Renovation passt (im Arbeitskontext der Organisation) die Arbeitsumgebung und die Arbeitsprozesse den akuten Bedingungen fortlaufend an und versucht sie zu verbessern. Die Optimierung geschieht meistens nicht so umfassend und ausdrücklich wie beim Hausumbau. Dafür aber machen sich die Mitarbeitenden, egal ob hauptamtlich oder freiwillig, ständig am Arbeitsgegenstand und den Arbeitsbedingungen "zu schaffen". Kopierer werden dorthin gestellt, wo sie am wenigsten die Luft belasten und am besten für alle zugänglich sind. Mit der neuen Software werden Prozesse verschlankt, Wege werden kürzer, die Kommunikation verdichtet und häufiger. In Schränken werden Altlasten gefunden und in den Müll gebracht… Im Arbeitsalltag wird also unablässig (und oft genug unbemerkt) "renoviert". Das geschieht, weil Menschen in der Regel gerne arbeiten und ihre Arbeit gut tun wollen. Diese (intrinsische) Motivation ist der größte Schatz einer Gemeinde, eines Betriebes, einer Organisation. Es ist gut, die Renovierungsarbeiten von Zeit zu Zeit bewusst wahrzunehmen und generell dafür dankbar zu sein, dass sie getan werden. Mehr Barrierefreiheit, mehr Begegnungsmöglichkeiten und mehr Nachhaltigkeit zeigen die Richtung äußerlicher und inhaltlicher Renovierungsnotwendigkeiten für die Organisationen an.

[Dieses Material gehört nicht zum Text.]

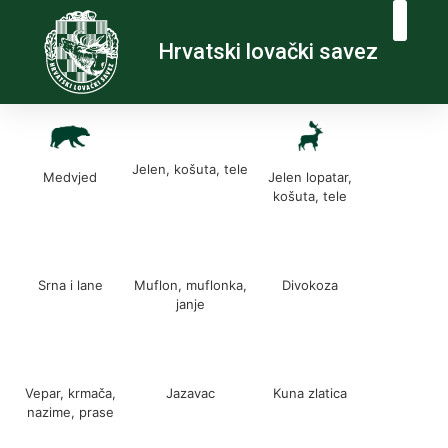
Hrvatski lovački savez
Jelen, košuta, tele
Medvjed
Jelen lopatar,
košuta, tele
Srna i lane
Muflon, muflonka,
Divokoza
janje
Vepar, krmača,
Jazavac
Kuna zlatica
nazime, prase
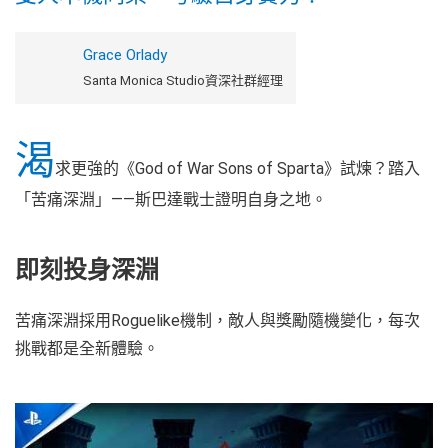
Grace Orlady
Santa Monica Studio資深社群經理
渴
求更強的《God of War Sons of Sparta》試煉？踏入
「苦痛深淵」——斯巴達戰士證明自身之地。
即刻投身深淵
苦痛深淵採用Roguelike機制，敵人與獎勵隨機變化，每次
挑戰都是全新體驗。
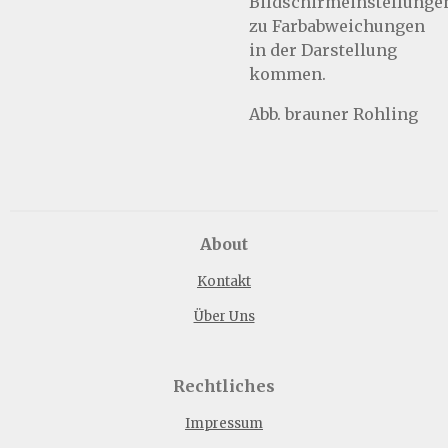
Bildschirmeinstellunge
zu Farbabweichungen
in der Darstellung
kommen.
Abb. brauner Rohling
About
Kontakt
Über Uns
Rechtliches
Impressum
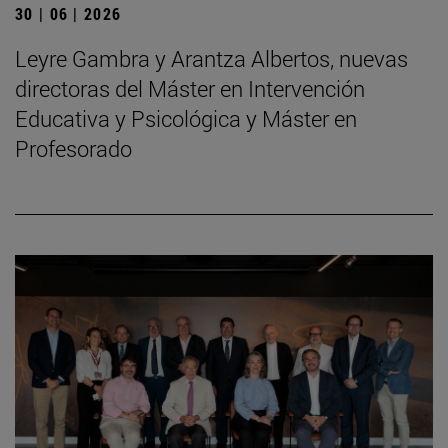
30 | 06 | 2026
Leyre Gambra y Arantza Albertos, nuevas
directoras del Máster en Intervención
Educativa y Psicológica y Máster en
Profesorado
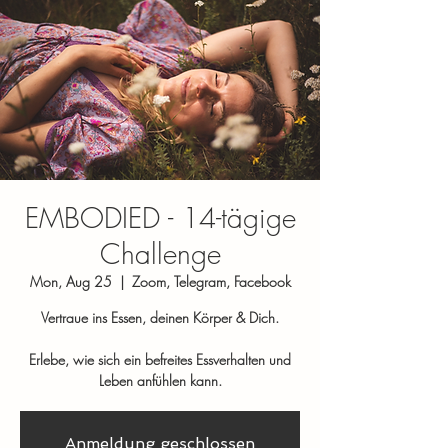
EMBODIED - 14-tägige
Challenge
Mon, Aug 25
  |  
Zoom, Telegram, Facebook
Vertraue ins Essen, deinen Körper & Dich.
Erlebe, wie sich ein befreites Essverhalten und
Leben anfühlen kann.
Anmeldung geschlossen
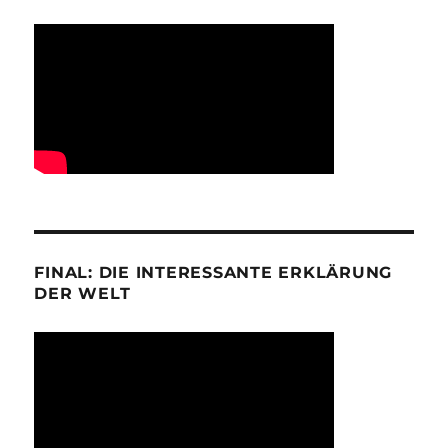
FINAL: DIE INTERESSANTE ERKLÄRUNG
DER WELT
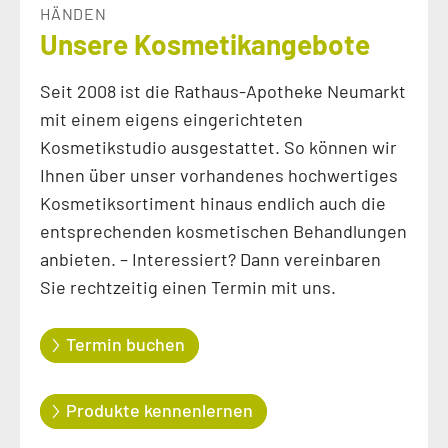
HÄNDEN
Unsere Kosmetikangebote
Seit 2008 ist die Rathaus-Apotheke Neumarkt
mit einem eigens eingerichteten
Kosmetikstudio ausgestattet. So können wir
Ihnen über unser vorhandenes hochwertiges
Kosmetiksortiment hinaus endlich auch die
entsprechenden kosmetischen Behandlungen
anbieten. – Interessiert? Dann vereinbaren
Sie rechtzeitig einen Termin mit uns.
Termin buchen
Produkte kennenlernen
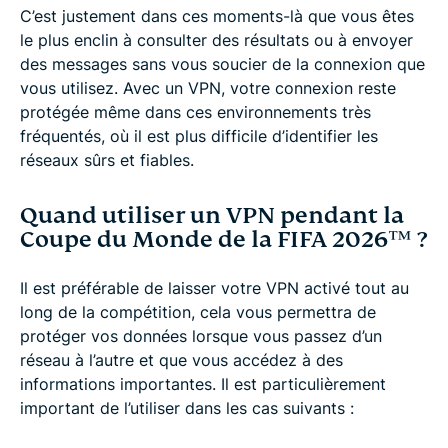
C’est justement dans ces moments-là que vous êtes
le plus enclin à consulter des résultats ou à envoyer
des messages sans vous soucier de la connexion que
vous utilisez. Avec un VPN, votre connexion reste
protégée même dans ces environnements très
fréquentés, où il est plus difficile d’identifier les
réseaux sûrs et fiables.
Quand utiliser un VPN pendant la
Coupe du Monde de la FIFA 2026™️ ?
Il est préférable de laisser votre VPN activé tout au
long de la compétition, cela vous permettra de
protéger vos données lorsque vous passez d’un
réseau à l’autre et que vous accédez à des
informations importantes. Il est particulièrement
important de l’utiliser dans les cas suivants :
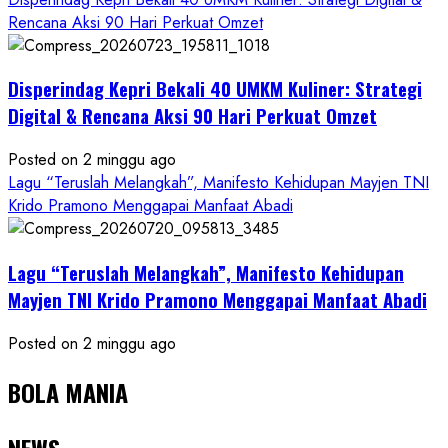
Rencana Aksi 90 Hari Perkuat Omzet
Disperindag Kepri Bekali 40 UMKM Kuliner: Strategi
Digital & Rencana Aksi 90 Hari Perkuat Omzet
Posted on 2 minggu ago
Lagu “Teruslah Melangkah”, Manifesto Kehidupan Mayjen TNI
Krido Pramono Menggapai Manfaat Abadi
Lagu “Teruslah Melangkah”, Manifesto Kehidupan
Mayjen TNI Krido Pramono Menggapai Manfaat Abadi
Posted on 2 minggu ago
BOLA MANIA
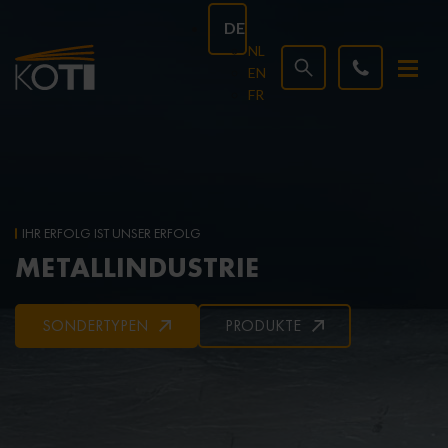
DE
NL
EN
FR
IHR ERFOLG IST UNSER ERFOLG
METALLINDUSTRIE
SONDERTYPEN
PRODUKTE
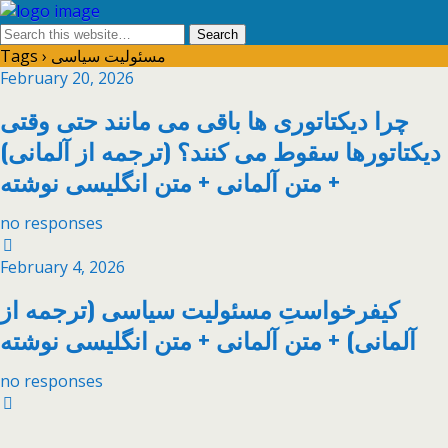
Tags › مسئولیت سیاسی
February 20, 2026
چرا دیکتاتوری ها باقی می مانند حتی وقتی
دیکتاتورها سقوط می کنند؟ (ترجمه از آلمانی)
+ متن آلمانی + متن انگلیسی نوشته
no responses
February 4, 2026
کیفرخواستِ مسئولیت سیاسی (ترجمه از
آلمانی) + متن آلمانی + متن انگلیسی نوشته
no responses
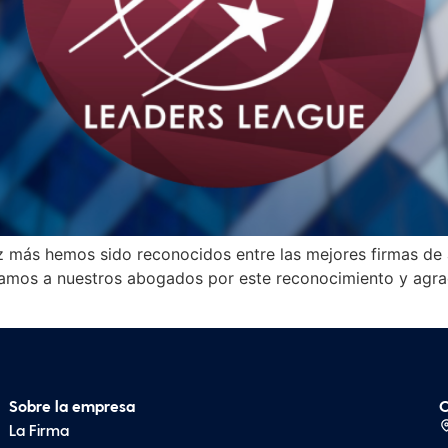
 más hemos sido reconocidos entre las mejores firmas de a
itamos a nuestros abogados por este reconocimiento y agra
Sobre la empresa
C
La Firma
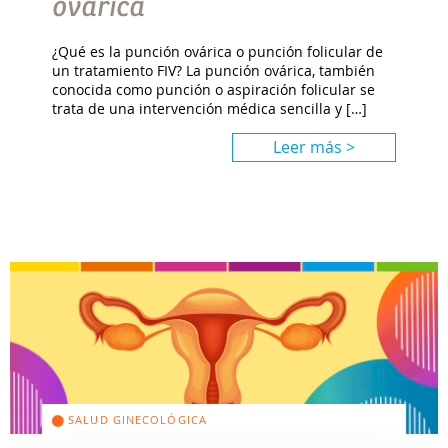
ovárica
¿Qué es la punción ovárica o punción folicular de
un tratamiento FIV? La punción ovárica, también
conocida como punción o aspiración folicular se
trata de una intervención médica sencilla y […]
Leer más >
SALUD GINECOLÓGICA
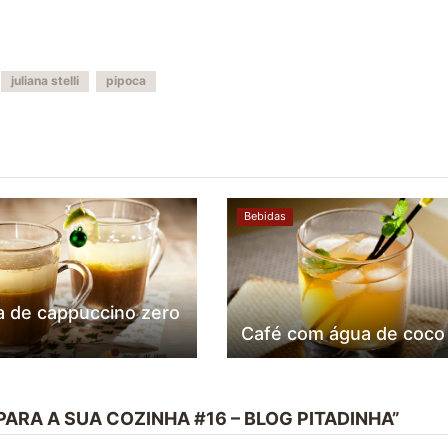
juliana stelli
pipoca
Bebidas
a de cappuccino zero
Café com água de coco
PARA A SUA COZINHA #16 – BLOG PITADINHA”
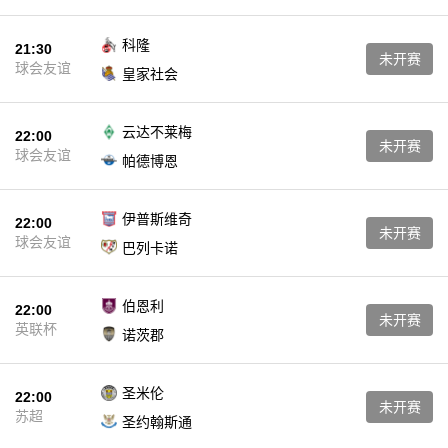
科隆
21:30
未开赛
球会友谊
皇家社会
云达不莱梅
22:00
未开赛
球会友谊
帕德博恩
伊普斯维奇
22:00
未开赛
球会友谊
巴列卡诺
伯恩利
22:00
未开赛
英联杯
诺茨郡
圣米伦
22:00
未开赛
苏超
圣约翰斯通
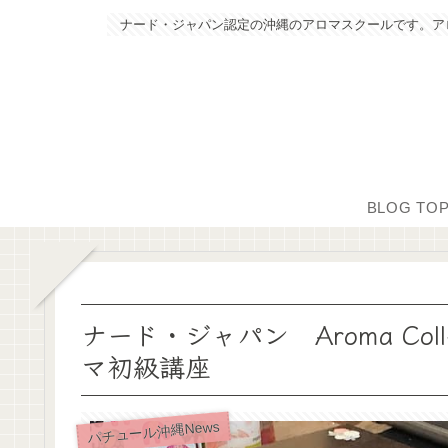
ナード・ジャパン認定の沖縄のアロマスクールです。ア
BLOG TO
ナード・ジャパン Aroma Coll
マ初級講座
パチュール沖縄News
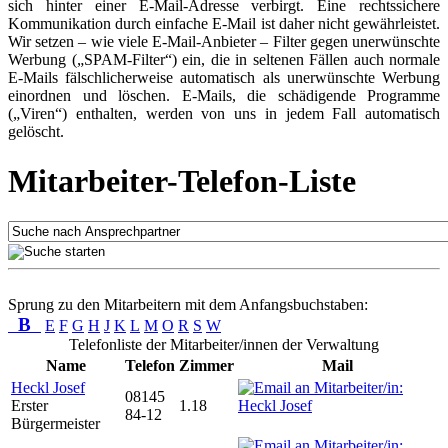
sich hinter einer E-Mail-Adresse verbirgt. Eine rechtssichere
Kommunikation durch einfache E-Mail ist daher nicht gewährleistet.
Wir setzen – wie viele E-Mail-Anbieter – Filter gegen unerwünschte
Werbung („SPAM-Filter“) ein, die in seltenen Fällen auch normale
E-Mails fälschlicherweise automatisch als unerwünschte Werbung
einordnen und löschen. E-Mails, die schädigende Programme
(„Viren“) enthalten, werden von uns in jedem Fall automatisch
gelöscht.
Mitarbeiter-Telefon-Liste
Sprung zu den Mitarbeitern mit dem Anfangsbuchstaben:
B
E
F
G
H
J
K
L
M
O
R
S
W
Telefonliste der Mitarbeiter/innen der Verwaltung
Name
Telefon
Zimmer
Mail
Heckl Josef
08145
Erster
1.18
84-12
Bürgermeister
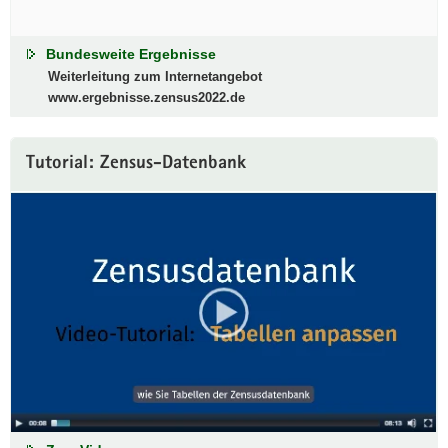
Bundesweite Ergebnisse
Weiterleitung zum Internetangebot
www.ergebnisse.zensus2022.de
Tutorial: Zensus-Datenbank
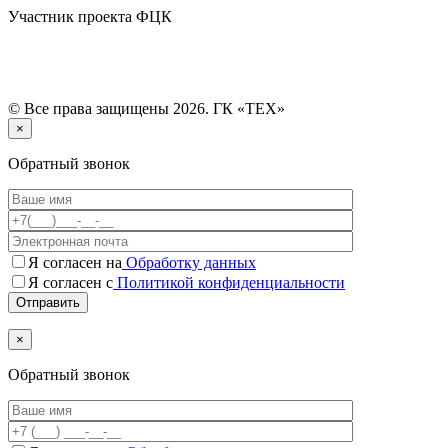
Участник проекта ФЦК
© Все права защищены 2026. ГК «ТЕХ»
×
Обратный звонок
Я согласен на
Обработку данных
Я согласен с
Политикой конфиденциальности
×
Обратный звонок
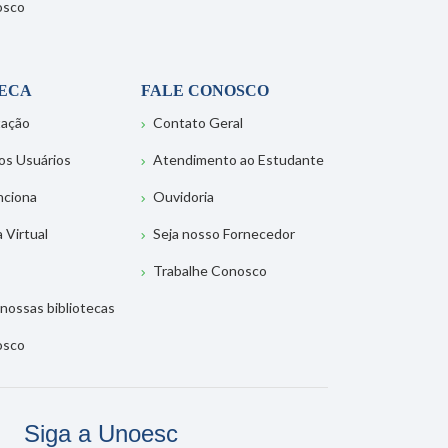
osco
TECA
FALE CONOSCO
tação
Contato Geral
os Usuários
Atendimento ao Estudante
nciona
Ouvidoria
a Virtual
Seja nosso Fornecedor
Trabalhe Conosco
nossas bibliotecas
osco
Siga a Unoesc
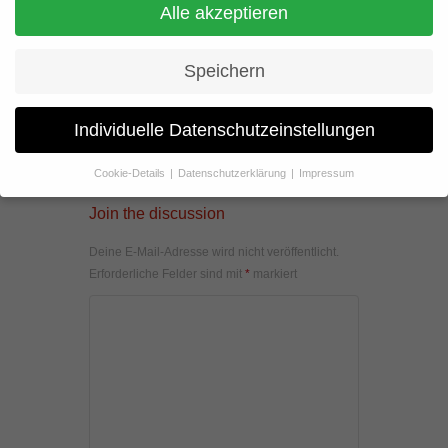
Alle akzeptieren
Speichern
Individuelle Datenschutzeinstellungen
Cookie-Details
Datenschutzerklärung
Impressum
Datenschutzeinstellungen
Join the discussion
Wenn Sie unter 16 Jahre alt sind und Ihre Zustimmung zu
freiwilligen Diensten geben möchten, müssen Sie Ihre
Deine E-Mail-Adresse wird nicht veröffentlicht.
Erziehungsberechtigten um Erlaubnis bitten.
Erforderliche Felder sind mit
*
markiert
Wir verwenden Cookies und andere Technologien auf unserer
Website. Einige von ihnen sind essenziell, während andere uns
helfen, diese Website und Ihre Erfahrung zu verbessern.
Personenbezogene Daten können verarbeitet werden (z. B. IP-
Adressen), z. B. für personalisierte Anzeigen und Inhalte oder
Anzeigen- und Inhaltsmessung.
Weitere Informationen über die
Verwendung Ihrer Daten finden Sie in unserer
Datenschutzerklärung
.
Hier finden Sie eine Übersicht über alle verwendeten Cookies. Sie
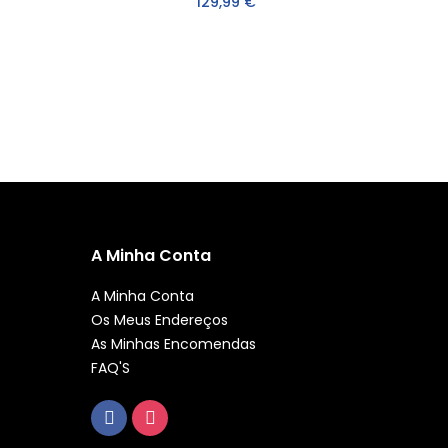
129,99 €
A Minha Conta
A Minha Conta
Os Meus Endereços
As Minhas Encomendas
FAQ'S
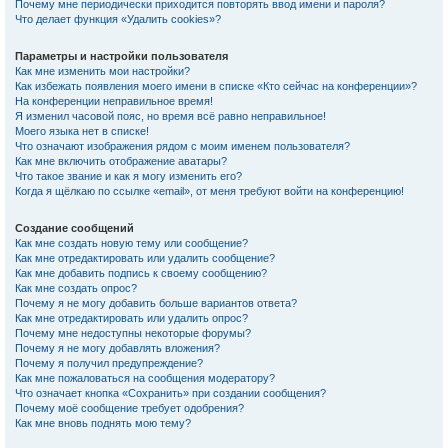
Почему мне периодически приходится повторять ввод имени и пароля?
Что делает функция «Удалить cookies»?
Параметры и настройки пользователя
Как мне изменить мои настройки?
Как избежать появления моего имени в списке «Кто сейчас на конференции»?
На конференции неправильное время!
Я изменил часовой пояс, но время всё равно неправильное!
Моего языка нет в списке!
Что означают изображения рядом с моим именем пользователя?
Как мне включить отображение аватары?
Что такое звание и как я могу изменить его?
Когда я щёлкаю по ссылке «email», от меня требуют войти на конференцию!
Создание сообщений
Как мне создать новую тему или сообщение?
Как мне отредактировать или удалить сообщение?
Как мне добавить подпись к своему сообщению?
Как мне создать опрос?
Почему я не могу добавить больше вариантов ответа?
Как мне отредактировать или удалить опрос?
Почему мне недоступны некоторые форумы?
Почему я не могу добавлять вложения?
Почему я получил предупреждение?
Как мне пожаловаться на сообщения модератору?
Что означает кнопка «Сохранить» при создании сообщения?
Почему моё сообщение требует одобрения?
Как мне вновь поднять мою тему?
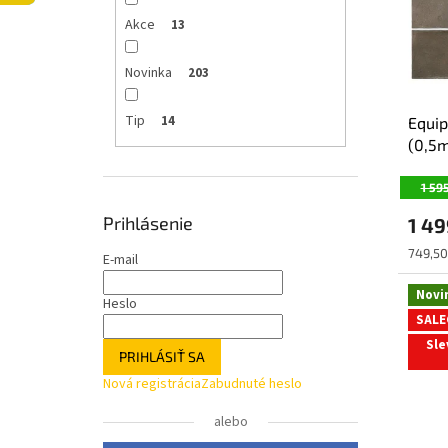
p
o
Akce
13
r
d
o
u
Novinka
203
d
k
u
t
Tip
14
Equip
k
o
(0,5m
t
v
o
1 59
v
Prihlásenie
1 4
Jednot
749,50
E-mail
cena:
Novi
Heslo
SALE
Sle
PRIHLÁSIŤ SA
Nová registrácia
Zabudnuté heslo
alebo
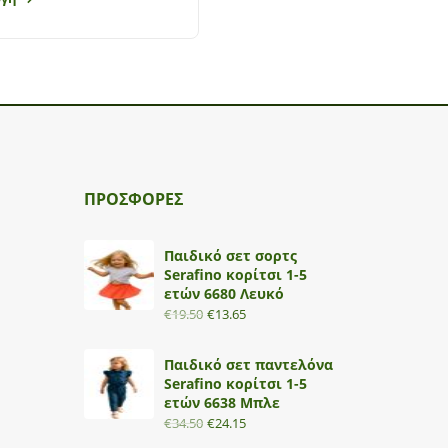
ΠΡΟΣΦΟΡΕΣ
Παιδικό σετ σορτς
Serafino κορίτσι 1-5
ετών 6680 Λευκό
€
19.50
€
13.65
Παιδικό σετ παντελόνα
Serafino κορίτσι 1-5
ετών 6638 Μπλε
€
34.50
€
24.15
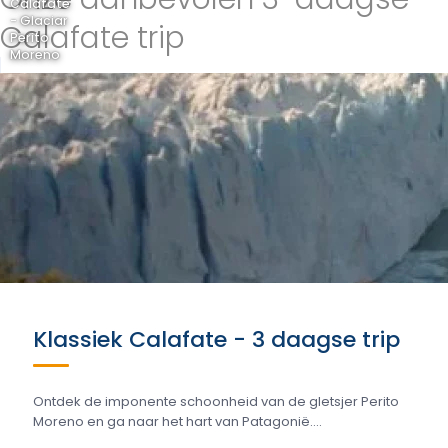
Calafate
- Glaciar
Calafate trip
Perito
Moreno
Klassiek Calafate - 3 daagse trip
Ontdek de imponente schoonheid van de gletsjer Perito
Moreno en ga naar het hart van Patagonië....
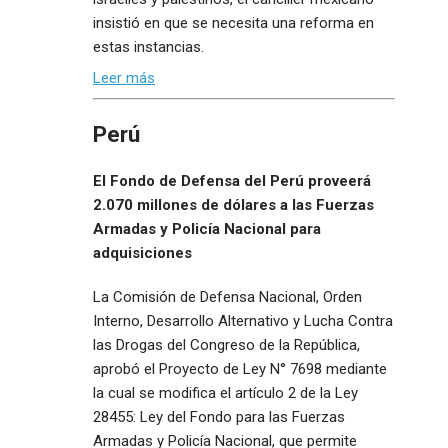
insistió en que se necesita una reforma en
estas instancias.
Leer más
Perú
El Fondo de Defensa del Perú proveerá
2.070 millones de dólares a las Fuerzas
Armadas y Policía Nacional para
adquisiciones
La Comisión de Defensa Nacional, Orden
Interno, Desarrollo Alternativo y Lucha Contra
las Drogas del Congreso de la República,
aprobó el Proyecto de Ley N° 7698 mediante
la cual se modifica el artículo 2 de la Ley
28455: Ley del Fondo para las Fuerzas
Armadas y Policía Nacional, que permite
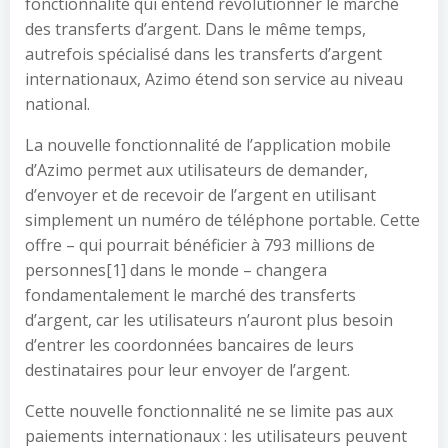
fonctionnalité qui entend révolutionner le marché
des transferts d’argent. Dans le même temps,
autrefois spécialisé dans les transferts d’argent
internationaux, Azimo étend son service au niveau
national.
La nouvelle fonctionnalité de l’application mobile
d’Azimo permet aux utilisateurs de demander,
d’envoyer et de recevoir de l’argent en utilisant
simplement un numéro de téléphone portable. Cette
offre – qui pourrait bénéficier à 793 millions de
personnes[1] dans le monde – changera
fondamentalement le marché des transferts
d’argent, car les utilisateurs n’auront plus besoin
d’entrer les coordonnées bancaires de leurs
destinataires pour leur envoyer de l’argent.
Cette nouvelle fonctionnalité ne se limite pas aux
paiements internationaux : les utilisateurs peuvent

Und jetzt sind wir hier in Karben im neuen Domizil. Etliche Möbel sind mitgekommen; ich sitze quasi an "meinem" alten, gewohnten Schreibtisch aus "meinem" alten Büro, aber in neuer Umgebung. Ich greife nach rechts unten, um die Schublade mit den Stiften rauszuziehen. Ich habe ein Flipchart vorzubereiten. Aber da ist nichts!!!! Was soll das denn???? Ganz einfach: Der rollbare Unterschrank steht jetzt auf der anderen Seite. Links. Immer wieder in diesen Tagen greife ich ins Leere (wie ärgerlich!?). Es dauert lange, bis eingespielte Routinen aufgegeben, also verlernt werden und Platz für Neues im Gehirn schaffen. Jedes Mal braucht es einen bewussten Anlauf. Der tut Not: im Zuge zunehmender Volatilität sind auch unsere Arbeitsweisen "flüssiger" geworden – die shared desks sind dafür nur ein Anzeichen. Allerhand mussten wir verabschieden aus unserem Sortiment – um Platz zu schaffen für Beratungs- und Diskursangebote, für Kooperationen u.a.m., die morgen (und auch schon heute) gebraucht werden. 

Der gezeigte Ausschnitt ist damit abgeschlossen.